- **DIRECTIONS FOR THIS TASK**
Transcribe the listing that follows in full, exactly, and drop its images.

========

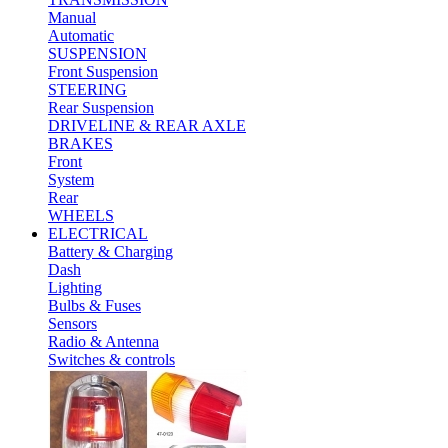
Manual
Automatic
SUSPENSION
Front Suspension
STEERING
Rear Suspension
DRIVELINE & REAR AXLE
BRAKES
Front
System
Rear
WHEELS
ELECTRICAL
Battery & Charging
Dash
Lighting
Bulbs & Fuses
Sensors
Radio & Antenna
Switches & controls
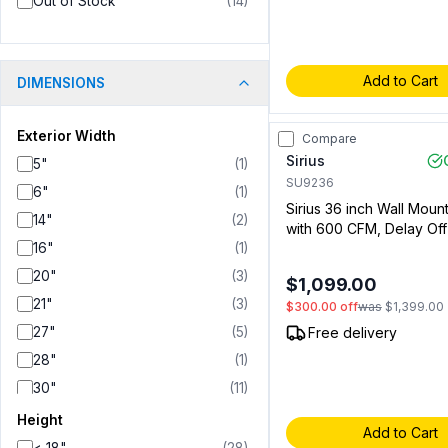
Out of Stock
(
14
)
Add to Cart
DIMENSIONS
Exterior Width
Compare
Sirius
5"
(
1
)
SU9236
6"
(
1
)
Sirius 36 inch Wall Mou
14"
(
2
)
with 600 CFM, Delay Off
16"
(
1
)
Aluminum Mesh Filter, Led
Stainless Steel (009192
20"
(
3
)
$1,099.00
21"
(
3
)
$300.00
off
was
$1,399.00
27"
(
5
)
Free delivery
28"
(
1
)
30"
(
11
)
31"
(
1
)
Height
Add to Cart
34"
(
3
)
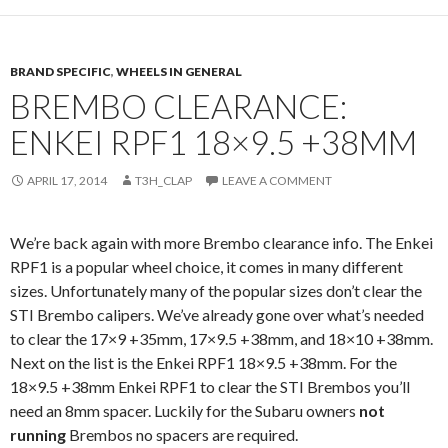
BRAND SPECIFIC
,
WHEELS IN GENERAL
BREMBO CLEARANCE:
ENKEI RPF1 18×9.5 +38MM
APRIL 17, 2014
T3H_CLAP
LEAVE A COMMENT
We’re back again with more Brembo clearance info. The Enkei
RPF1 is a popular wheel choice, it comes in many different
sizes. Unfortunately many of the popular sizes don’t clear the
STI Brembo calipers. We’ve already gone over what’s needed
to clear the 17×9 +35mm, 17×9.5 +38mm, and 18×10 +38mm.
Next on the list is the Enkei RPF1 18×9.5 +38mm. For the
18×9.5 +38mm Enkei RPF1 to clear the STI Brembos you’ll
need an 8mm spacer. Luckily for the Subaru owners
not
running
Brembos no spacers are required.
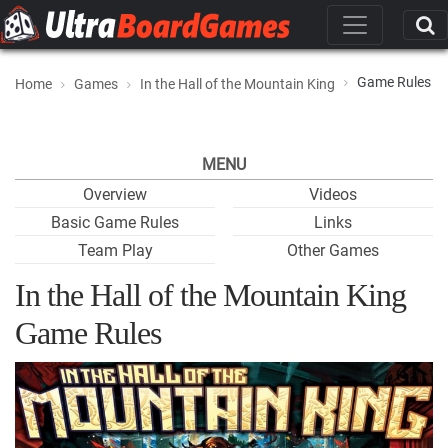
Game Rules
Home
Games
In the Hall of the Mountain King
MENU
Overview
Videos
Basic Game Rules
Links
Team Play
Other Games
In the Hall of the Mountain King
Game Rules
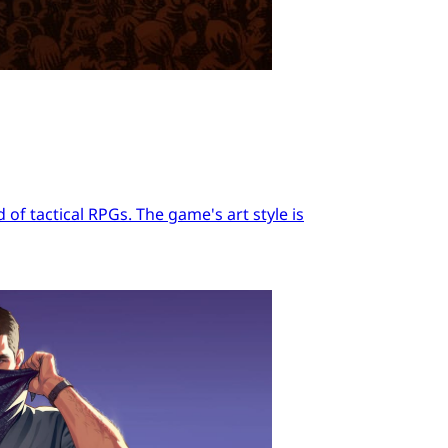
of tactical RPGs. The game's art style is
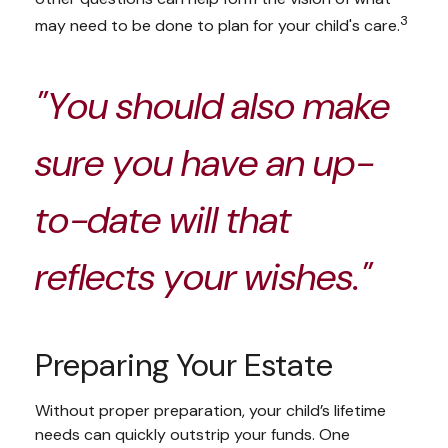
3
may need to be done to plan for your child's care.
"You should also make
sure you have an up-
to-date will that
reflects your wishes."
Preparing Your Estate
Without proper preparation, your child’s lifetime
needs can quickly outstrip your funds. One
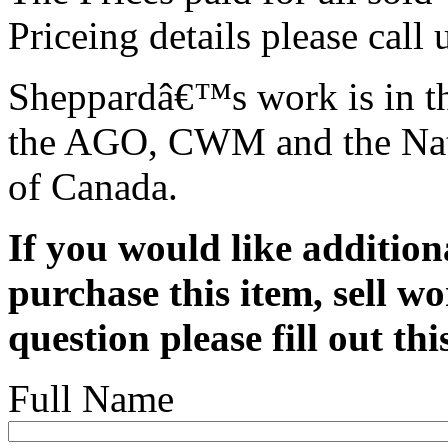
Priceing details please call
Sheppardâ€™s work is in th
the AGO, CWM and the Nat
of Canada.
If you would like addition
purchase this item, sell wo
question please fill out th
Full Name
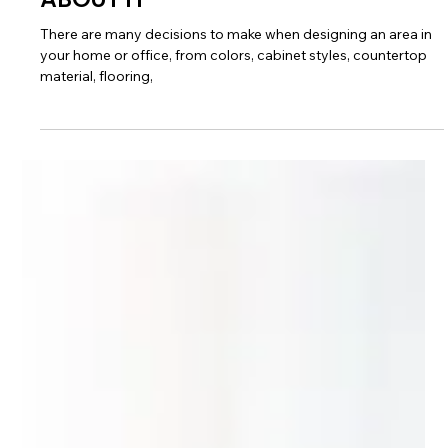
NO TWO EDGES
ABOUT IT
There are many decisions to make when designing an area in
your home or office, from colors, cabinet styles, countertop
material, flooring,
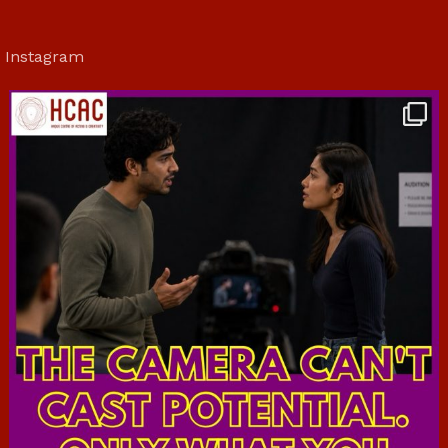
Instagram
hcac_sg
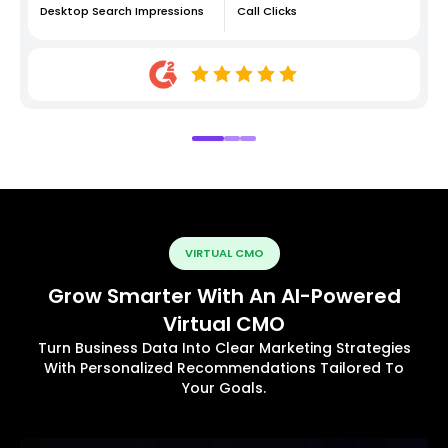
Desktop Search Impressions
Call Clicks
VIRTUAL CMO
Grow Smarter With An AI-Powered
Virtual CMO
Turn Business Data Into Clear Marketing Strategies
With Personalized Recommendations Tailored To
Your Goals.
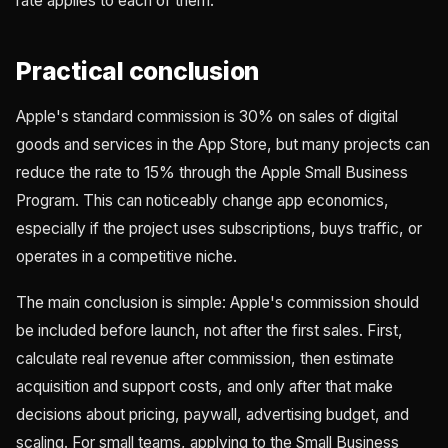
rate applies to each of them.
Practical conclusion
Apple's standard commission is 30% on sales of digital
goods and services in the App Store, but many projects can
reduce the rate to 15% through the Apple Small Business
Program. This can noticeably change app economics,
especially if the project uses subscriptions, buys traffic, or
operates in a competitive niche.
The main conclusion is simple: Apple's commission should
be included before launch, not after the first sales. First,
calculate real revenue after commission, then estimate
acquisition and support costs, and only after that make
decisions about pricing, paywall, advertising budget, and
scaling. For small teams, applying to the Small Business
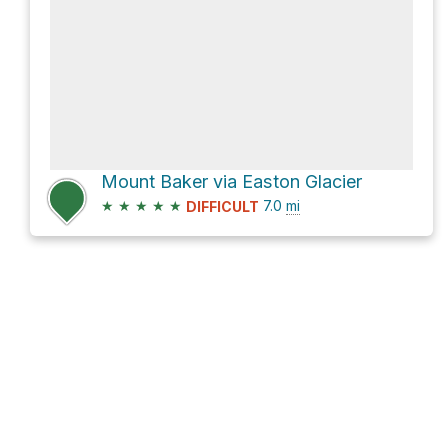
Mount Baker via Easton Glacier
★
★
★
★
★
7.0
mi
DIFFICULT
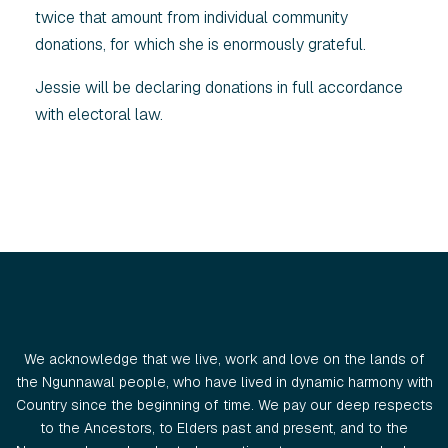
twice that amount from individual community
donations, for which she is enormously grateful.
Jessie will be declaring donations in full accordance
with electoral law.
We acknowledge that we live, work and love on the lands of
the Ngunnawal people, who have lived in dynamic harmony with
Country since the beginning of time. We pay our deep respects
to the Ancestors, to Elders past and present, and to the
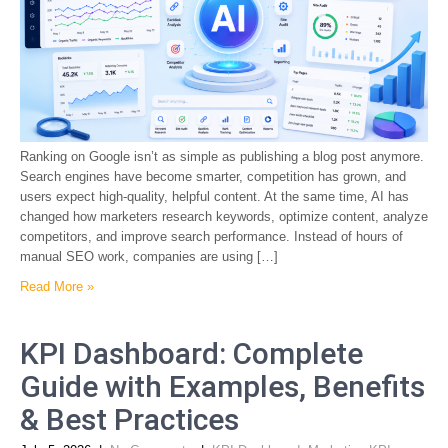
Ranking on Google isn’t as simple as publishing a blog post anymore.
Search engines have become smarter, competition has grown, and
users expect high-quality, helpful content. At the same time, AI has
changed how marketers research keywords, optimize content, analyze
competitors, and improve search performance. Instead of hours of
manual SEO work, companies are using […]
Read More »
KPI Dashboard: Complete
Guide with Examples, Benefits
& Best Practices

========

- **SOLUTION**
Manual
Automatic
SUSPENSION
Front Suspension
STEERING
Rear Suspension
DRIVELINE & REAR AXLE
BRAKES
Front
System
Rear
WHEELS
ELECTRICAL
Battery & Charging
Dash
Lighting
Bulbs & Fuses
Sensors
Radio & Antenna
Switches & controls
Out of Stock
(
14
)
Add to Cart
DIMENSIONS
Exterior Width
Compare
Sirius
5"
(
1
)
SU9236
6"
(
1
)
Sirius 36 inch Wall Mou
14"
(
2
)
with 600 CFM, Delay Off
16"
(
1
)
Aluminum Mesh Filter, Led
Stainless Steel (009192
20"
(
3
)
$1,099.00
21"
(
3
)
$300.00
off
was
$1,399.00
27"
(
5
)
Free delivery
28"
(
1
)
30"
(
11
)
31"
(
1
)
Height
Add to Cart
34"
(
3
)
BRAND SPECIFIC
,
WHEELS IN GENERAL
BREMBO CLEARANCE:
ENKEI RPF1 18×9.5 +38MM
APRIL 17, 2014
T3H_CLAP
LEAVE A COMMENT
We’re back again with more Brembo clearance info. The Enkei
RPF1 is a popular wheel choice, it comes in many different
sizes. Unfortunately many of the popular sizes don’t clear the
STI Brembo calipers. We’ve already gone over what’s needed
to clear the 17×9 +35mm, 17×9.5 +38mm, and 18×10 +38mm.
Next on the list is the Enkei RPF1 18×9.5 +38mm. For the
18×9.5 +38mm Enkei RPF1 to clear the STI Brembos you’ll
need an 8mm spacer. Luckily for the Subaru owners
not
running
Brembos no spacers are required.
Game Rules
Home
Games
In the Hall of the Mountain King
MENU
Overview
Videos
Basic Game Rules
Links
Team Play
Other Games
In the Hall of the Mountain King
Game Rules
of tactical RPGs. The game's art style is
3
may need to be done to plan for your child's care.
"You should also make
sure you have an up-
to-date will that
reflects your wishes."
Preparing Your Estate
Without proper preparation, your child’s lifetime
needs can quickly outstrip your funds. One
Priceing details please call
Sheppardâ€™s work is in th
the AGO, CWM and the Nat
of Canada.
If you would like addition
purchase this item, sell wo
question please fill out th
Full Name
NO TWO EDGES
ABOUT IT
There are many decisions to make when designing an area in
your home or office, from colors, cabinet styles, countertop
material, flooring,
Instagram
hcac_sg
Desktop Search Impressions
Call Clicks
VIRTUAL CMO
Grow Smarter With An AI-Powered
Virtual CMO
Turn Business Data Into Clear Marketing Strategies
With Personalized Recommendations Tailored To
Your Goals.
rate applies to each of them.
Practical conclusion
Apple's standard commission is 30% on sales of digital
goods and services in the App Store, but many projects can
reduce the rate to 15% through the Apple Small Business
Program. This can noticeably change app economics,
especially if the project uses subscriptions, buys traffic, or
operates in a competitive niche.
The main conclusion is simple: Apple's commission should
be included before launch, not after the first sales. First,
calculate real revenue after commission, then estimate
acquisition and support costs, and only after that make
decisions about pricing, paywall, advertising budget, and
scaling. For small teams, applying to the Small Business
Mount Baker via Easton Glacier
★
★
★
★
★
7.0
mi
DIFFICULT
twice that amount from individual community
donations, for which she is enormously grateful.
Jessie will be declaring donations in full accordance
with electoral law.
We acknowledge that we live, work and love on the lands of
the Ngunnawal people, who have lived in dynamic harmony with
Country since the beginning of time. We pay our deep respects
to the Ancestors, to Elders past and present, and to the
Ranking on Google isn’t as simple as publishing a blog post anymore.
Search engines have become smarter, competition has grown, and
users expect high-quality, helpful content. At the same time, AI has
changed how marketers research keywords, optimize content, analyze
competitors, and improve search performance. Instead of hours of
manual SEO work, companies are using […]
Read More »
KPI Dashboard: Complete
Guide with Examples, Benefits
& Best Practices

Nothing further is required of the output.